May 5th, 2024

This Isn’t Right

WeblogPoMo2024

I grew up in a small town of 1,300 people in the backwoods of Wisconsin, the oldest of seven kids born to a narcissistic mother and well-meaning, but racist father.

My childhood was pretty par for the course. My family was incredibly poor. My mother stayed home with the kids, though held occasional part-time jobs. My father was always working to provide for all of us as best he could.

As I grew older and spent time at the homes of friends, I realized that something was missing in my own home, something incredibly important.

I love you. 

This was something my siblings and I rarely ever heard from our parents as we grew up. Even now, nearing 40, it’s a rare thing for me to hear. Our mother likes to put on a good show so it looks like she’s a loving mother. She’s always been verbally abusive, incredibly narcissistic, and plays favorites when it comes to us kids. 

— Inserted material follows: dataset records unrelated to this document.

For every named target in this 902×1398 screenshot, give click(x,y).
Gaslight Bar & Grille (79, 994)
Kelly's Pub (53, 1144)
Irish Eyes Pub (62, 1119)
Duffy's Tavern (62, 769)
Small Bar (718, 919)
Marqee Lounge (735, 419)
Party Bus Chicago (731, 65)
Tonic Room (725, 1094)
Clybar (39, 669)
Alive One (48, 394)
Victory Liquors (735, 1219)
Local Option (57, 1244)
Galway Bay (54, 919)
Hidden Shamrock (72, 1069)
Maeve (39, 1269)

Before leaving for college in 2002, I remembered hearing I love you approximately three times as I grew up. In all the years since then, it’s been heard here and there. And boy, does she just love to share on Facebook about how much she loves all of us and is so proud to be our mother. 

It’s all a lie. 

These days, the only one she claims to be proud of is my Navy brother, and the rest of us believe that’s only because she can use it to make herself look good. 

I’ve all but given up on trying to earn her approval. Life is too short, and I’ve plenty of other things I need to work on. However, it’s not lost on me that all of this is an overwhelming factor in my mental health struggles. I know the others deal with some of that as well. 

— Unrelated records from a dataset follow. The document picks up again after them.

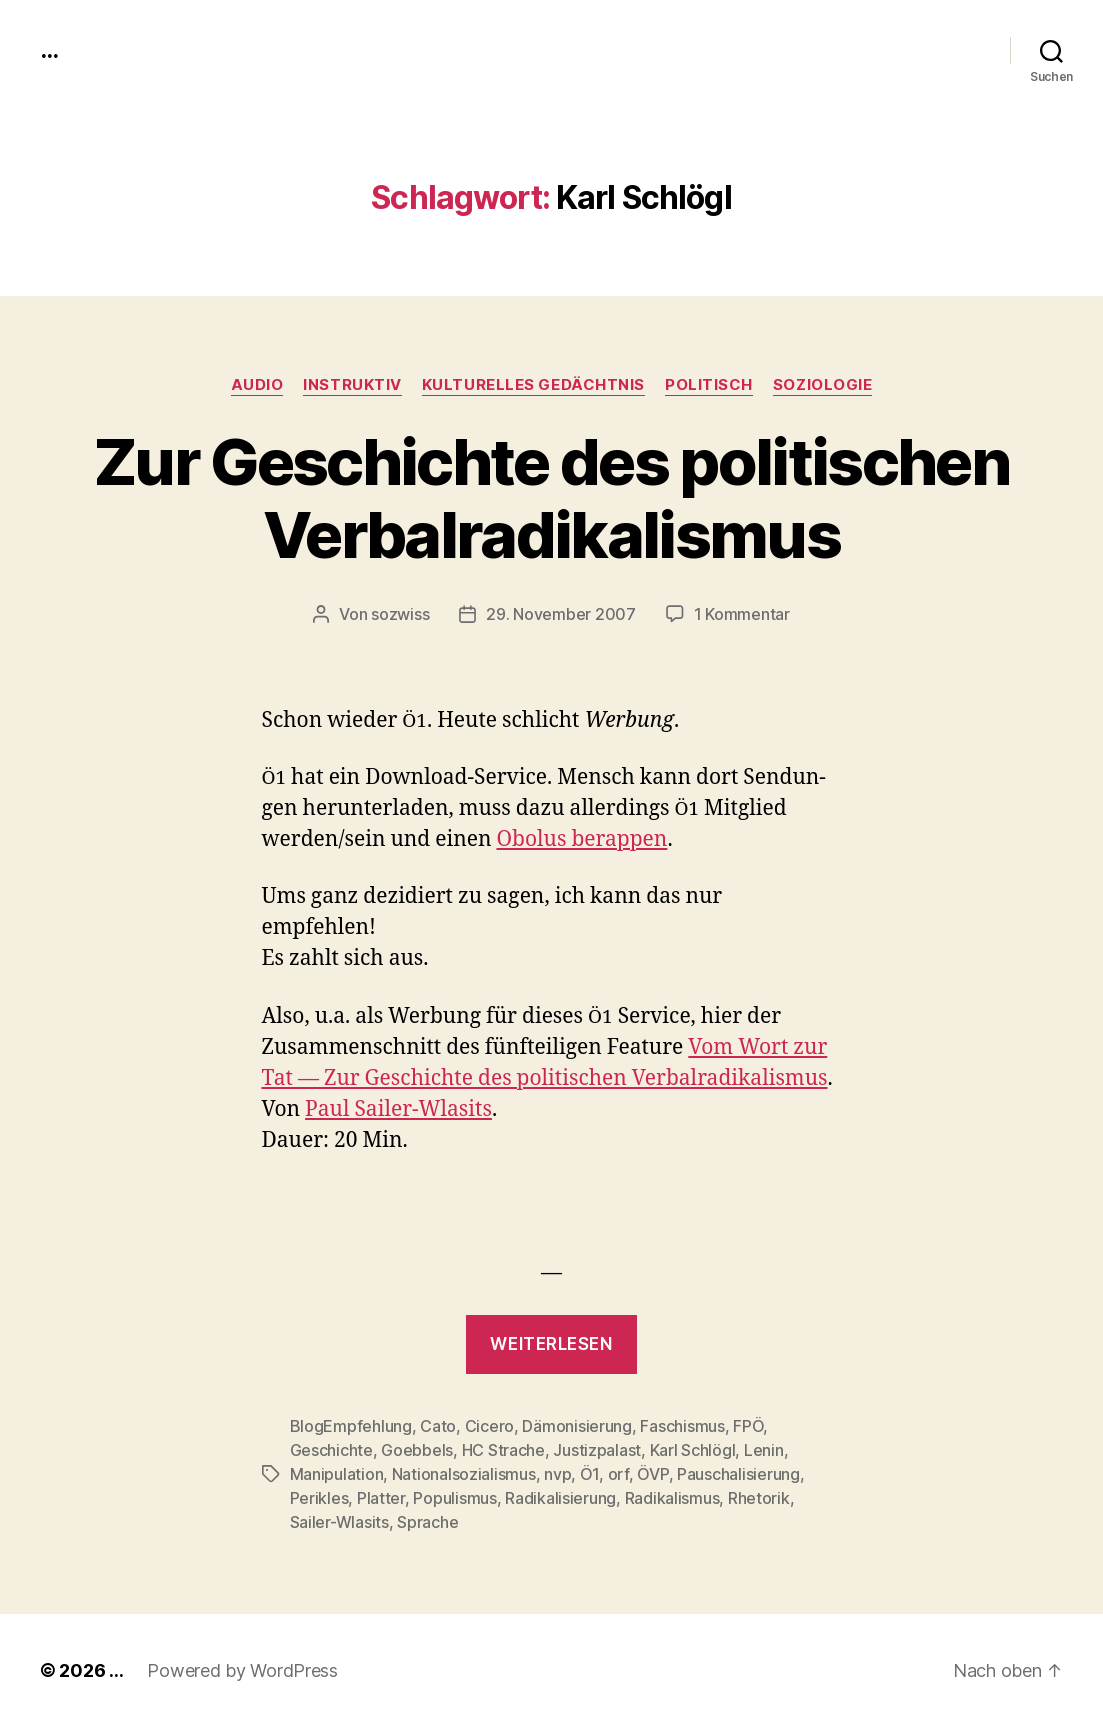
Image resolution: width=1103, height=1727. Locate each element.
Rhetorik (759, 1498)
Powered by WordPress (242, 1670)
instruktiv (352, 385)
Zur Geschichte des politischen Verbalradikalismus (551, 498)
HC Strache (503, 1450)
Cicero (489, 1426)
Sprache (427, 1522)
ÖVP (652, 1474)
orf (618, 1474)
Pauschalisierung (738, 1474)
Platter (381, 1498)
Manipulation (337, 1474)
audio (257, 385)
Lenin (764, 1450)
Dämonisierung (577, 1426)
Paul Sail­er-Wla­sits (398, 1109)
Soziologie (823, 385)
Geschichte (331, 1450)
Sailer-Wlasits (339, 1522)
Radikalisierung (560, 1498)
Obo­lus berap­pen (581, 839)
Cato (438, 1426)
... (49, 50)
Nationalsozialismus (464, 1474)
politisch (709, 385)
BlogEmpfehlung (351, 1426)
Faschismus (682, 1426)
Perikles (319, 1498)
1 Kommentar (742, 614)
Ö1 (589, 1474)
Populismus (454, 1498)
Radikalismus (672, 1498)
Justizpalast (597, 1450)
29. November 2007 (560, 614)
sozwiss (400, 614)
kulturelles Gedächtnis (533, 385)
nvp (557, 1474)
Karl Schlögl (693, 1450)
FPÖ (748, 1426)
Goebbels (417, 1450)
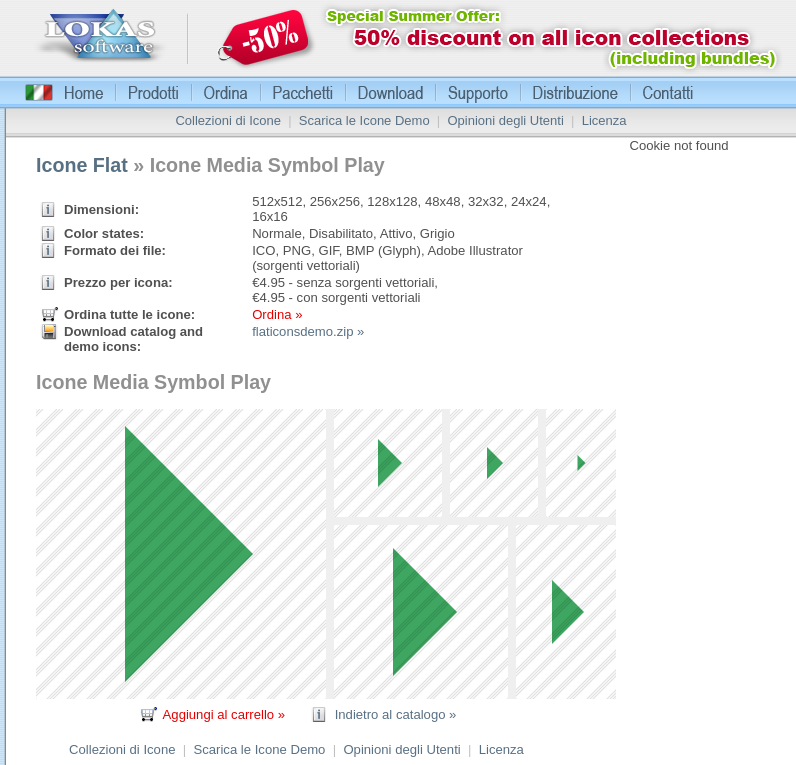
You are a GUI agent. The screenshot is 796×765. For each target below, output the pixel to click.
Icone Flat (82, 165)
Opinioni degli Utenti (505, 120)
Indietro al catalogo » (396, 714)
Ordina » (277, 314)
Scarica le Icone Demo (364, 120)
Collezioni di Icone (228, 120)
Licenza (604, 120)
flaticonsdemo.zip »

I love all my siblings, whether they believe that or not. I always have and I always will, even if we disagree on a lot of things these days. 

My younger sister and I are incredibly close. We always have been, despite the normal childhood arguments and such. She’s my ride-or-die, one of my best friends, and the person I can turn to with anything. I absolutely and unquestioningly love her. 

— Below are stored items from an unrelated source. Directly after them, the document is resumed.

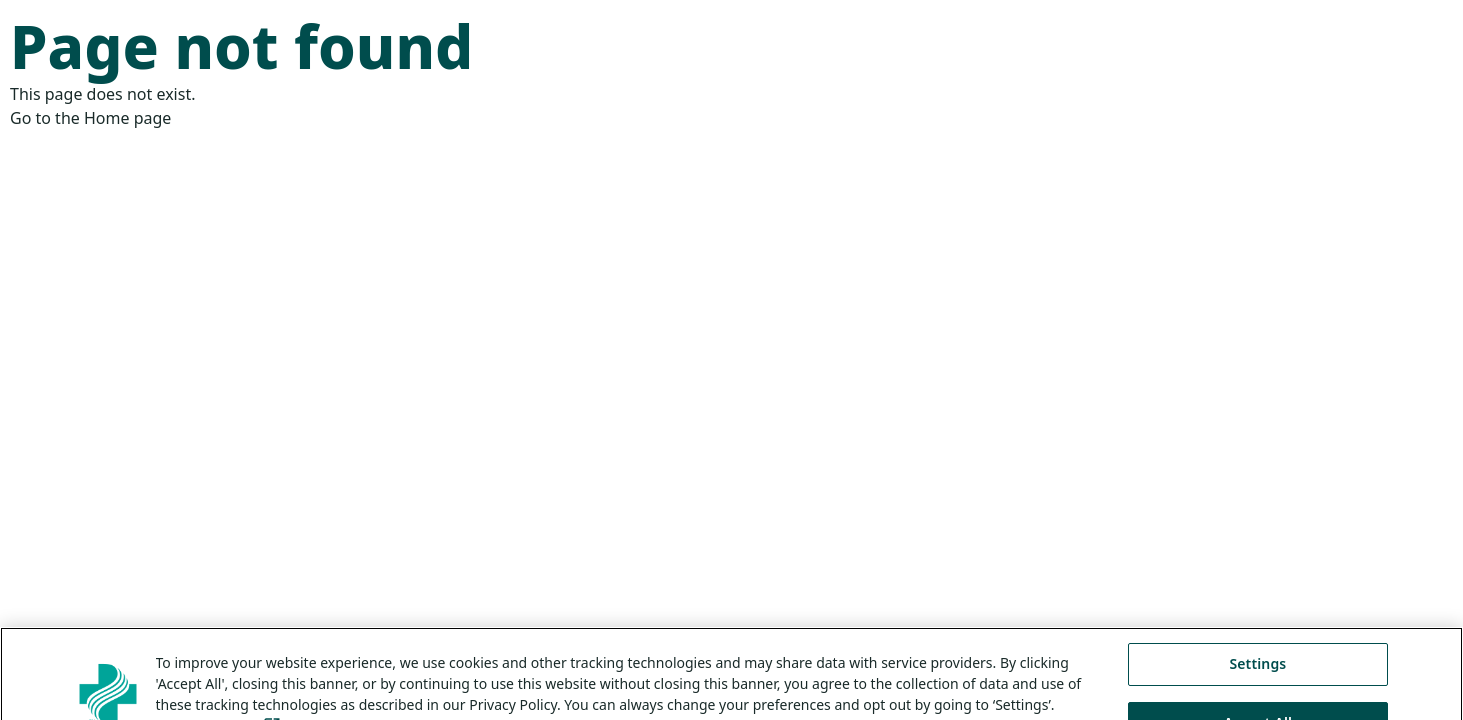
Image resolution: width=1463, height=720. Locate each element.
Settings (1257, 675)
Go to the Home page (90, 118)
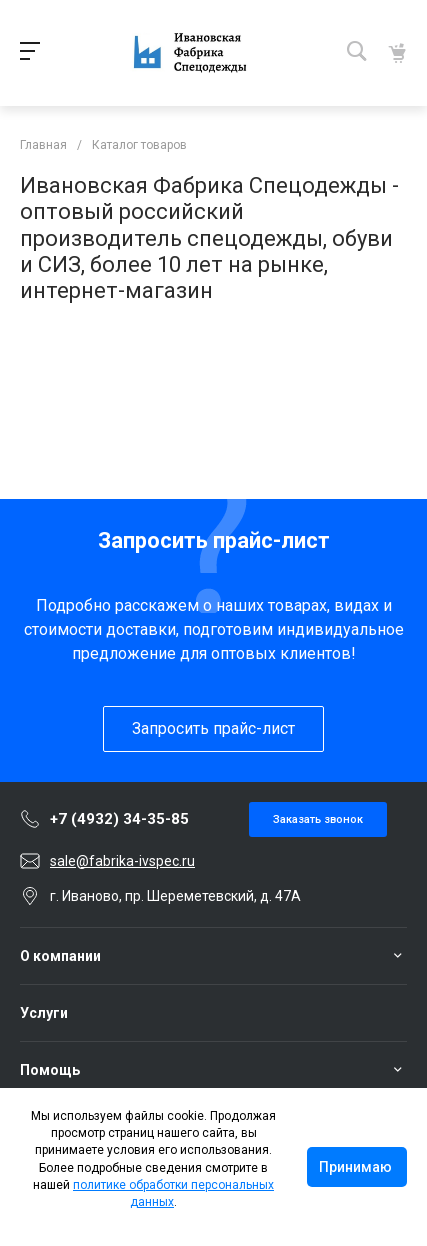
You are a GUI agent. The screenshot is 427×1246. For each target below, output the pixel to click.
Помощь (50, 1070)
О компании (60, 956)
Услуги (44, 1013)
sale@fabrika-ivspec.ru (122, 861)
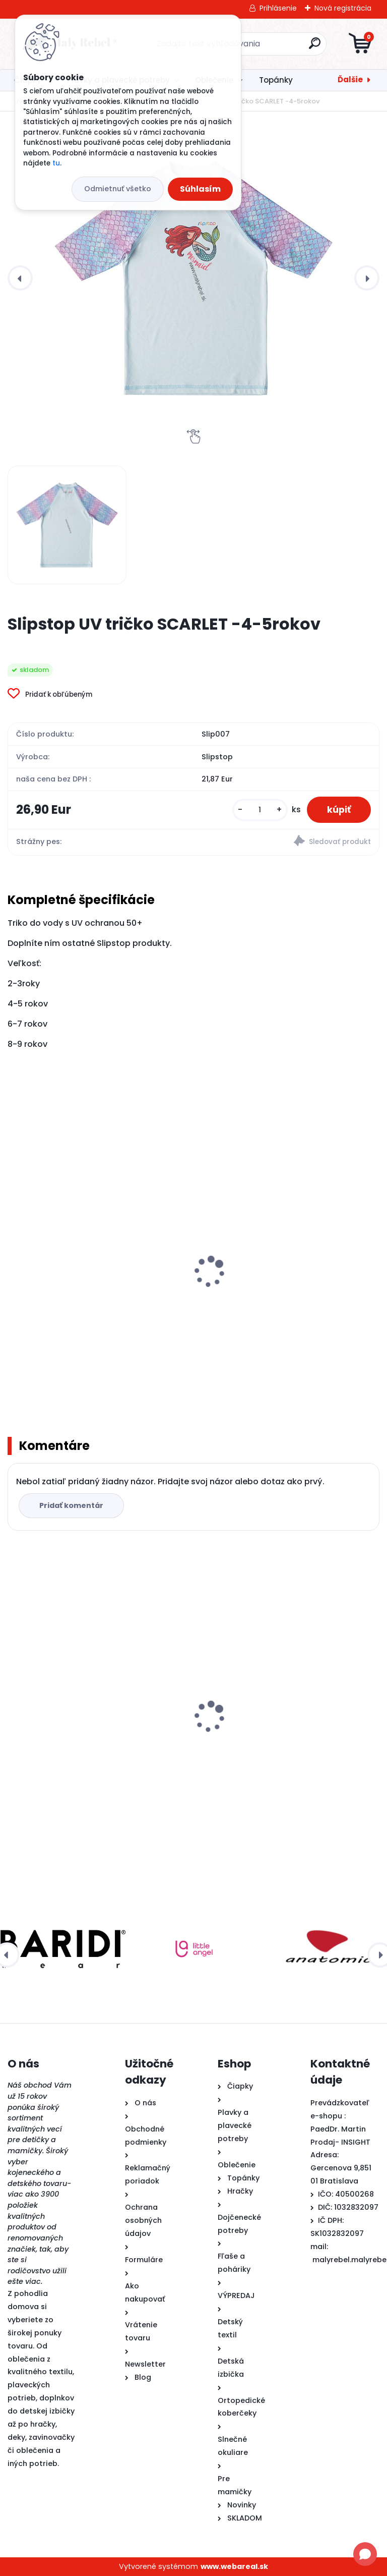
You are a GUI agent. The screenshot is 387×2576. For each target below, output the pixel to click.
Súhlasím (200, 189)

This past week, she made a post on Facebook about how she loves the rest of us and is proud of each of us. 

It was met with comments asking if she’d been drinking. Those comments were backed up with comments wondering the same thing. 

Just…what the actual fuck? Why is it so weird and wrong to publicly say you love your siblings and are proud of them? Why does it automatically have to be an alcohol-fueled admission?

Had my parents said “I love you” as parents are supposed to, this wouldn’t have happened. Had they done that, we’d all be able to express these feelings and not feel awkward. 

It’s hard knowing that. It’s difficult to work through the idea that my parents believed that we should just “know they love us.” Why can’t they just say “I love you?” Why is that so difficult?

None of this feels right. And while I always think I shouldn’t be having these feeling at my age, I know that it’s okay to have them. Things like this, they stick with you. It’s difficult to not think about how life might be, how relationships would be different had I love you been expressed more as we were all growing up. 

I’m thankful that I have my sister to count on. It’s a true blessing in a world that otherwise doesn’t feel like I belong in it.